● Problem details
The required output is the lines below from the line containing "Brúsené poháre na likér 60ml PK500" to the line containing "509 Visite totali", inclusive, retyped exactly. No other lines belong in it.

Segment Open

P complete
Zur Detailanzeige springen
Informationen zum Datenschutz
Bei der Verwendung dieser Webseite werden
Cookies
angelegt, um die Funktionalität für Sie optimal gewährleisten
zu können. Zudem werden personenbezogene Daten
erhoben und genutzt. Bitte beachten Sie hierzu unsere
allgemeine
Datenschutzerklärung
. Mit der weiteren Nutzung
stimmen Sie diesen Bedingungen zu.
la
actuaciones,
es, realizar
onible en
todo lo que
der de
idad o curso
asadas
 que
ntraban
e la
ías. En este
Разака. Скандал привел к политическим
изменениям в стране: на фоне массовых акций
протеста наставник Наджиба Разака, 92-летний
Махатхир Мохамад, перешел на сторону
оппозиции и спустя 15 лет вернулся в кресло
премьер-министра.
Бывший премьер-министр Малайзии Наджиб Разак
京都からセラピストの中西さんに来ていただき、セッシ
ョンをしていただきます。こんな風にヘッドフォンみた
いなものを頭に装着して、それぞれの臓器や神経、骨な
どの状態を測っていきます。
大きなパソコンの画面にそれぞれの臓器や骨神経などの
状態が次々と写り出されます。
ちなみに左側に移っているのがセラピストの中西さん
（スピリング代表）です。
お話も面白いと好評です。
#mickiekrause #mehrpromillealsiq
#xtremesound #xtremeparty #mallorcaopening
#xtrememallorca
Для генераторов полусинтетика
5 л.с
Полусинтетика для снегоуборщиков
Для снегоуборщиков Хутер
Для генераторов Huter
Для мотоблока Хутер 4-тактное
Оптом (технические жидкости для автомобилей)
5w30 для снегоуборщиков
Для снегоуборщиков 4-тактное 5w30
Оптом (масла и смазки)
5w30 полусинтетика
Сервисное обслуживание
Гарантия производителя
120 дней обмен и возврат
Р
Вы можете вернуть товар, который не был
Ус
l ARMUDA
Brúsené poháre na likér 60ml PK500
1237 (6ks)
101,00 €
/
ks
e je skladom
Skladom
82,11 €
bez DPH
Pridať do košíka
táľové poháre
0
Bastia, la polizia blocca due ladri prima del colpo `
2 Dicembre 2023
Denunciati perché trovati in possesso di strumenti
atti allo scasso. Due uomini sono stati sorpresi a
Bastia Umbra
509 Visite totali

Segment Closed
Segment Open

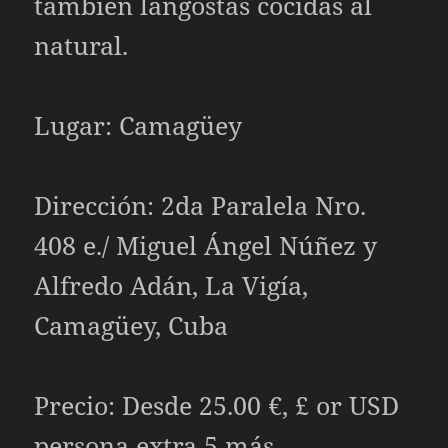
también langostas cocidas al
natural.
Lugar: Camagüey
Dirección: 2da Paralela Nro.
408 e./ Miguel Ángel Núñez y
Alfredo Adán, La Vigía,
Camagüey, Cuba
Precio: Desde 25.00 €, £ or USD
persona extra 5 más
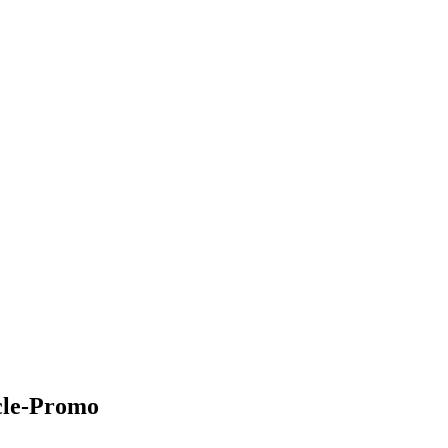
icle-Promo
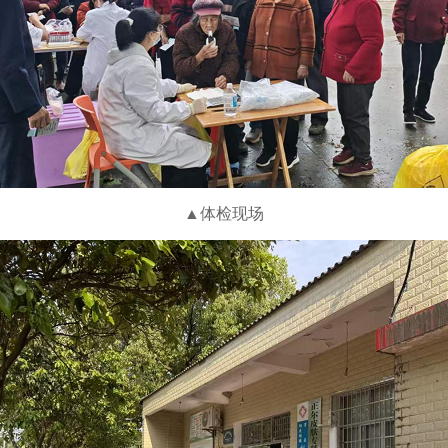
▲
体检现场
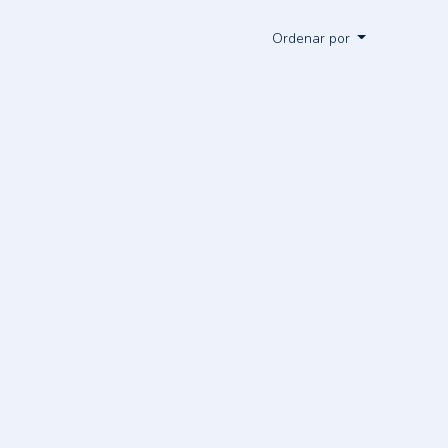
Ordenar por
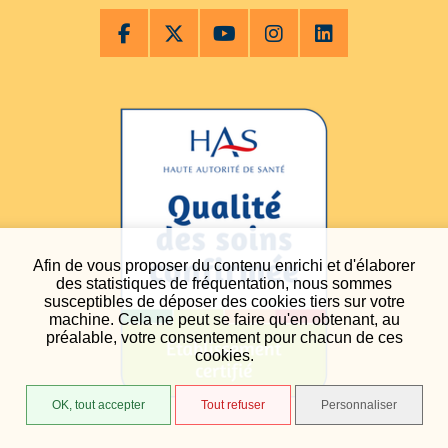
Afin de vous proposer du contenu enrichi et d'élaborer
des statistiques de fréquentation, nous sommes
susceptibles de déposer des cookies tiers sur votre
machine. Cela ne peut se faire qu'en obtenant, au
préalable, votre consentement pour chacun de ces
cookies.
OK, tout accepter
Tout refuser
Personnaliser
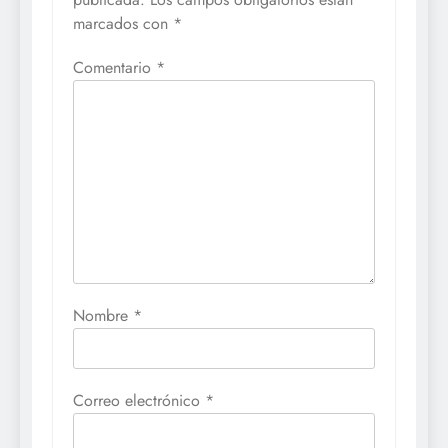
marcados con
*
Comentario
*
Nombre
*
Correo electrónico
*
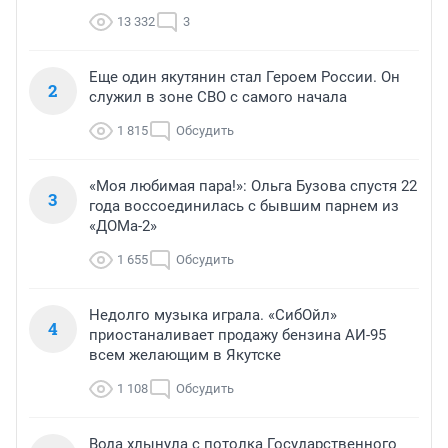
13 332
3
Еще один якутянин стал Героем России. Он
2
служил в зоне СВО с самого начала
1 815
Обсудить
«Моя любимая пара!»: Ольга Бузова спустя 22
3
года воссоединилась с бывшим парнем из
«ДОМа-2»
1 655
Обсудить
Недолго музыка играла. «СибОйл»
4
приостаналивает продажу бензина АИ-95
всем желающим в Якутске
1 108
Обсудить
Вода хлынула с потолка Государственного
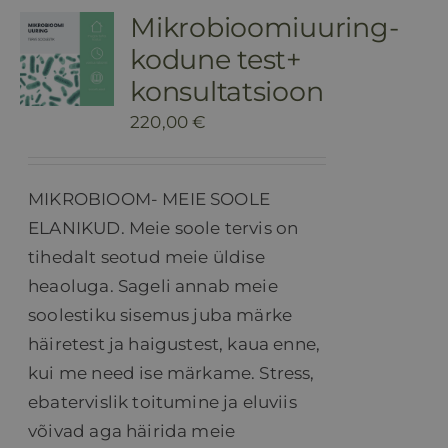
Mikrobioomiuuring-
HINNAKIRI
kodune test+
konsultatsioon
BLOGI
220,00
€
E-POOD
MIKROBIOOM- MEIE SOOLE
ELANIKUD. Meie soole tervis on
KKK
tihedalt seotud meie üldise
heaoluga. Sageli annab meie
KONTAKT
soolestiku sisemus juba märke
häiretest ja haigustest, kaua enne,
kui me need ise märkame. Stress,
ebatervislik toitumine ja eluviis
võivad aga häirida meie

Segment Closed

● Response below
Brúsené poháre na likér 60ml PK500
1237 (6ks)
101,00 €
/
ks
e je skladom
Skladom
82,11 €
bez DPH
Pridať do košíka
táľové poháre
0
Bastia, la polizia blocca due ladri prima del colpo `
2 Dicembre 2023
Denunciati perché trovati in possesso di strumenti
atti allo scasso. Due uomini sono stati sorpresi a
Bastia Umbra
509 Visite totali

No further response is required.